Title Description
$ Treeland $ State $ n-$ cities, where $ 1 $ number city is the capital, the cities are connected to some of the one-way high-speed rail line, for urban $ i \ NEQ 1 $, there is a line $ from $ i to $ p_i (p_i < i) $. Each line is the same length, but also by spending time as long.
Every city in this country have a kind of specialty, the entire country has $ m $ kinds of specialty (different cities may turn the same specialty), in which the city $ i $ specialty is represented by $ a_i $.

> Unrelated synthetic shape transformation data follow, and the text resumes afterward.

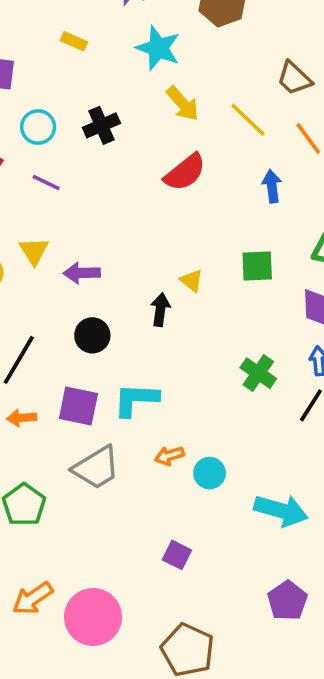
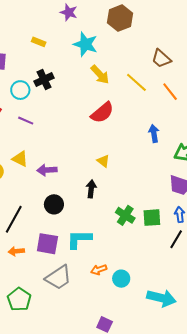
black cross: (101, 125) -> (44, 80), moved
blue arrow: (272, 186) -> (154, 133), moved
yellow triangle: (34, 251) -> (20, 159), turned -30
green square: (257, 266) -> (152, 218), moved
yellow triangle: (192, 281) -> (103, 161), moved
green cross: (258, 373) -> (125, 215), moved

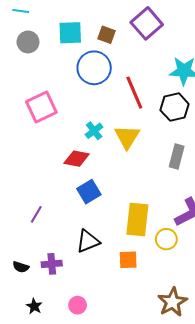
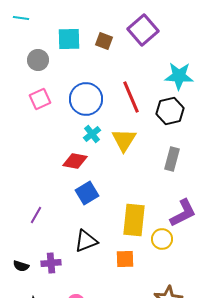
gray circle: (28, 42) -> (38, 60), moved
blue circle: (94, 68) -> (86, 99), moved
pink square: (41, 107) -> (40, 99), moved, size x0.7

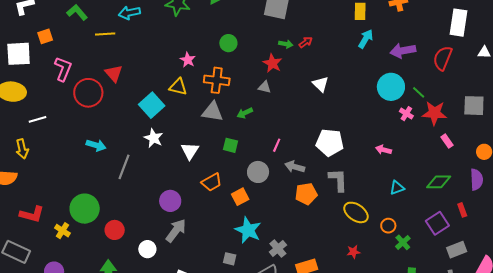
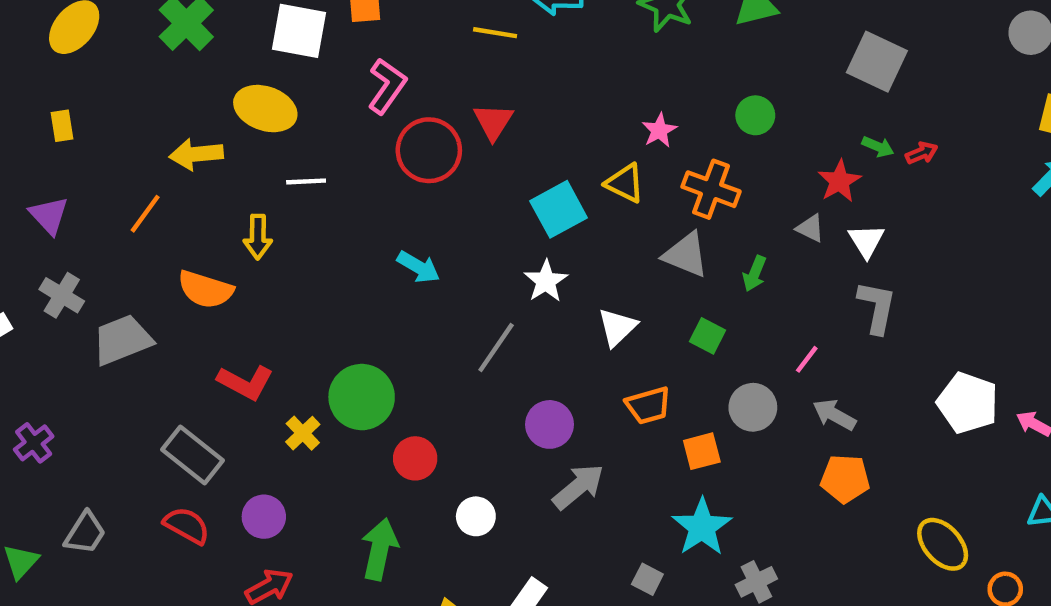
white triangle: (320, 84) -> (866, 241), moved
green arrow: (245, 113) -> (754, 274), turned -56
white pentagon: (330, 143) -> (968, 403), moved
gray line: (124, 167) -> (496, 347), moved
gray L-shape: (338, 180) -> (877, 307), moved
gray arrow: (176, 231) -> (578, 487), moved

Small $ C $ and several of his team $ A $ Ye friends (a total of $ c $ person, $ 2 \ leqslant c \ leqslant 5 $) is $ Treeland $ country to play, they are ready to be $ water party $ in a city. Held $ party $ city must satisfy everyone in attendance from each city can as soon as possible. Note Could someone in the same city.
Small $ C $ and his friends prepare their specialties to bring some $ party $. These specialty products must meet the following criteria:
. $ \ Alpha with a number of specialty $ everybody must be the same.
$ \ beta.party $ in any two can not have the same specialty.
$ \ gamma. $ each person can only take him through the city's specialty.
For each inquiry, calculated up to $ party $ There are many kinds of specialty.
Input Format
The first row of three integers $ n, m, q $, each represent a number of cities, specialty species, the number of interrogation.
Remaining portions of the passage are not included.